§ Your assignment:
For the entries below, copy exactly the line that contains "立即注册 (831, 155)" through the line that contains "Publicar un comentario (176, 2310)", both ends included, and exclude all pictures.

§ Input records:
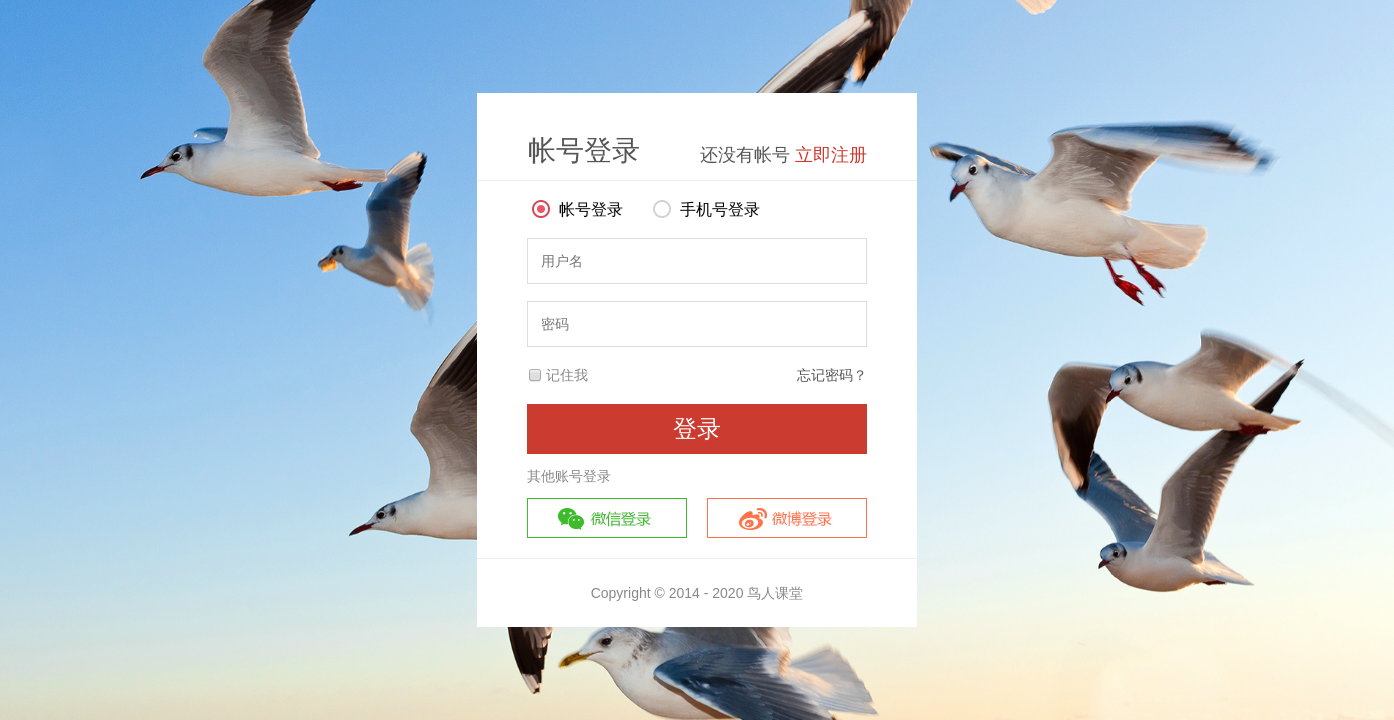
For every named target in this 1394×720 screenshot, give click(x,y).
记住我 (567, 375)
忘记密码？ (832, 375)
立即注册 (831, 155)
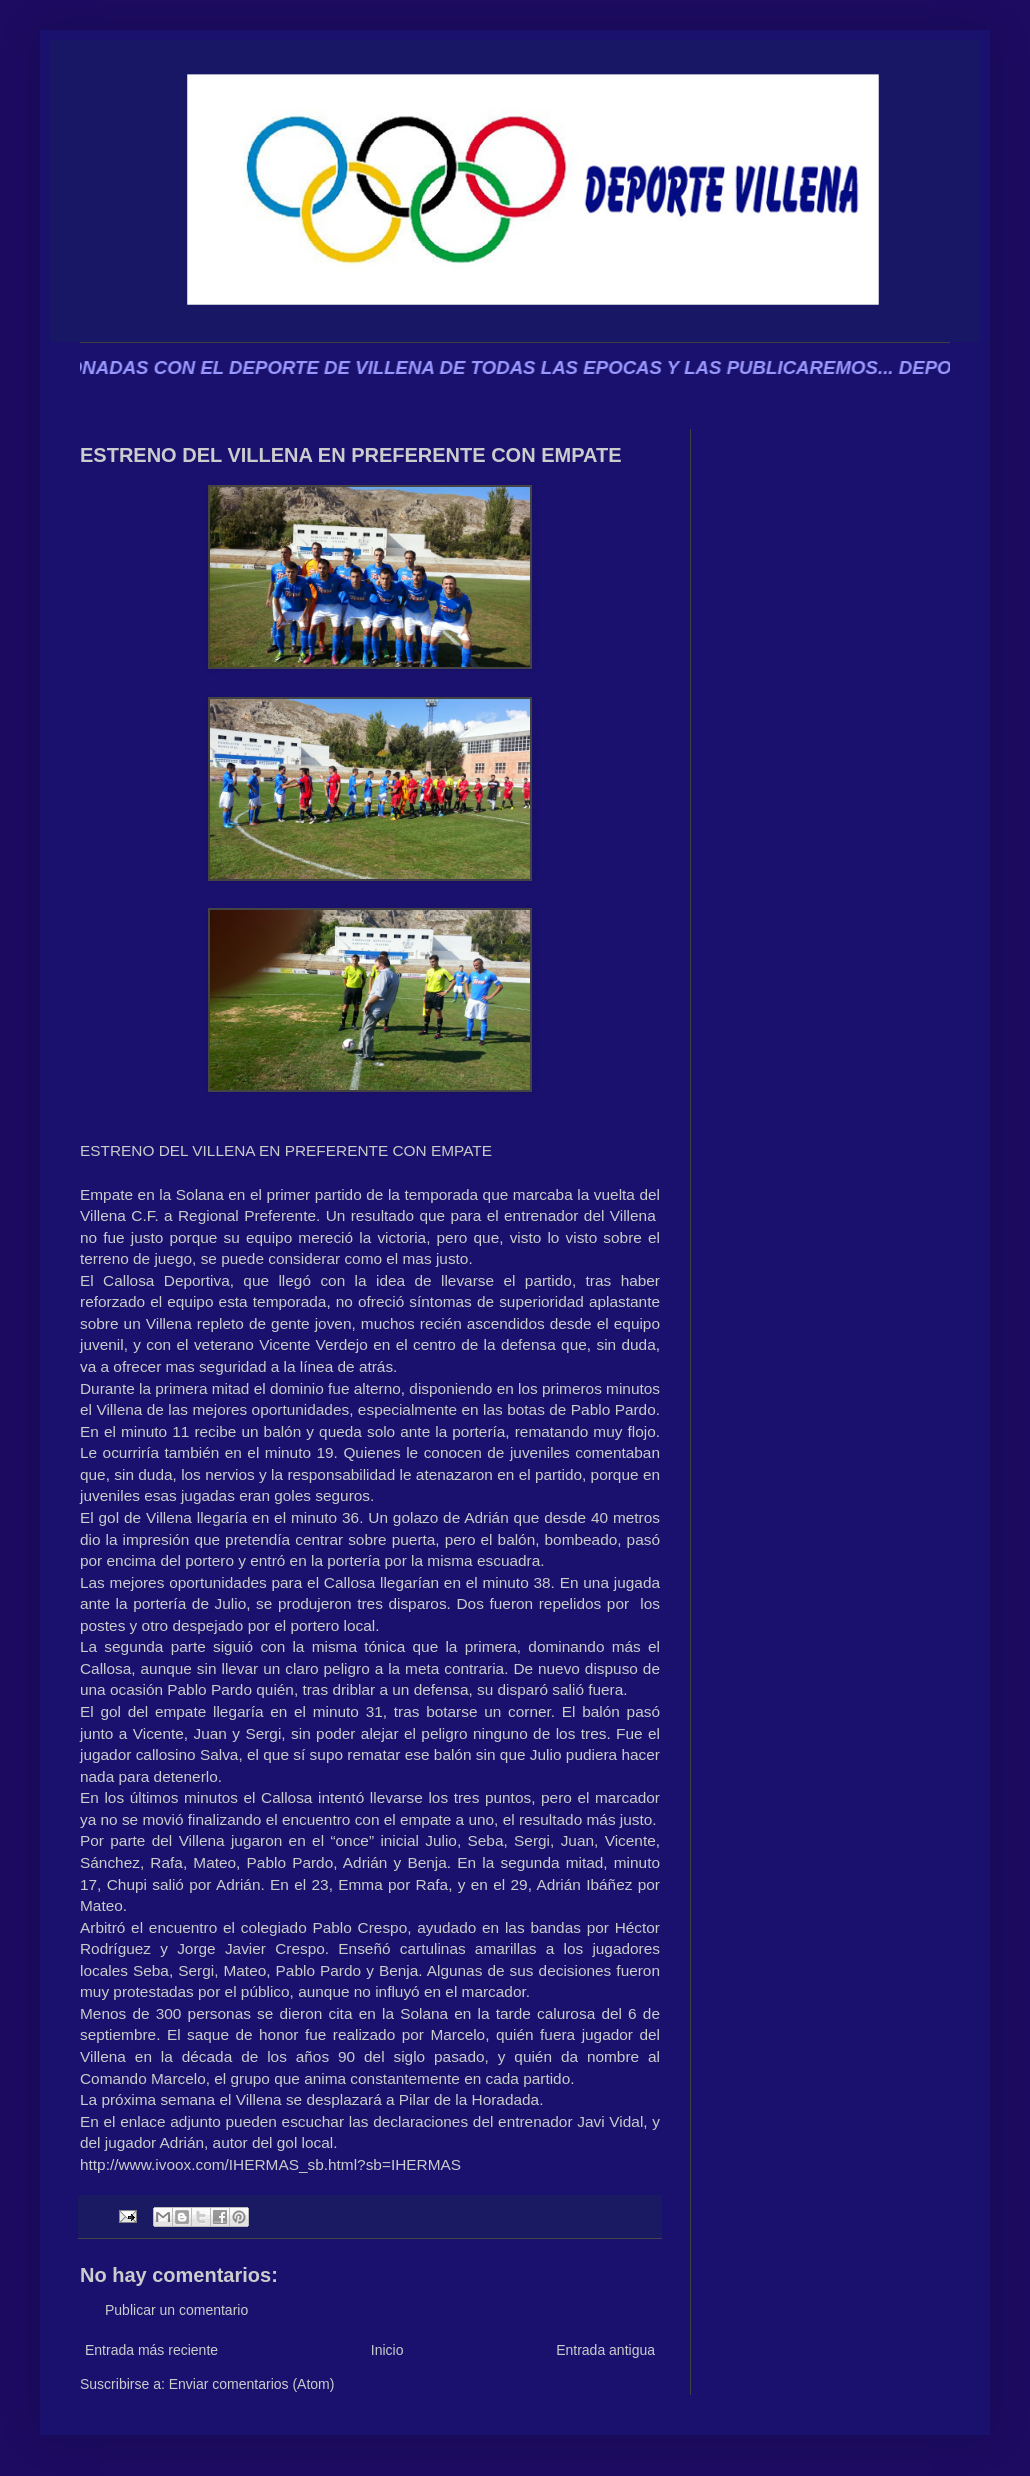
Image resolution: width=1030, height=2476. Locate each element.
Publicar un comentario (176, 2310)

==

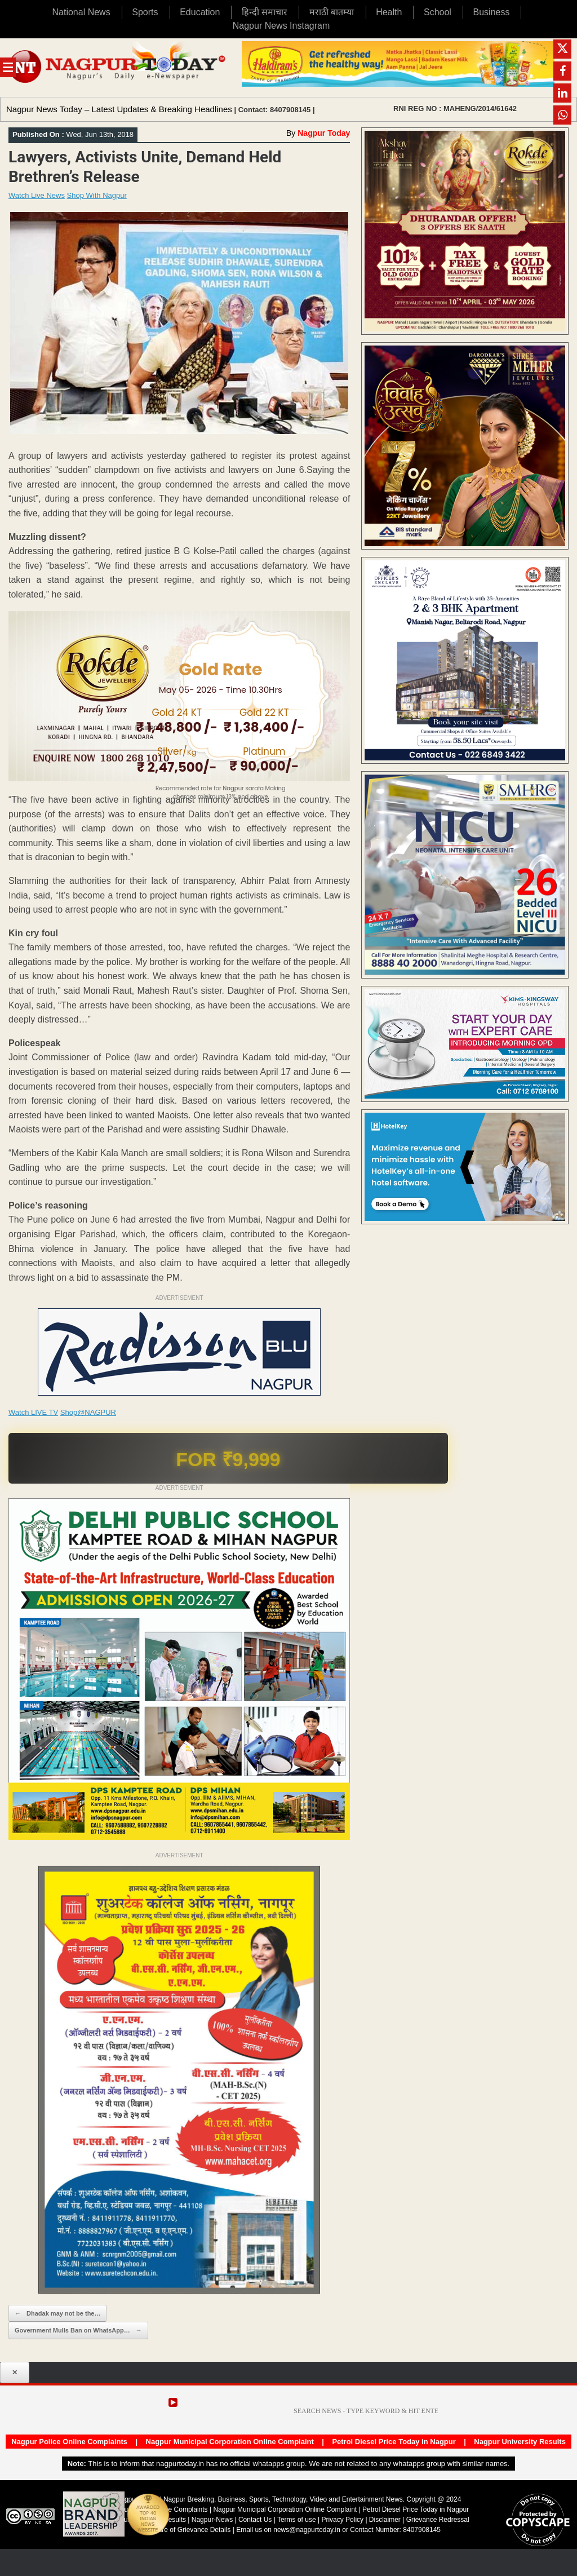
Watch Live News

§ Exercise output:
立即注册 (831, 155)
Image resolution: width=1030, height=2476. Locate each element.
Publicar un comentario (176, 2310)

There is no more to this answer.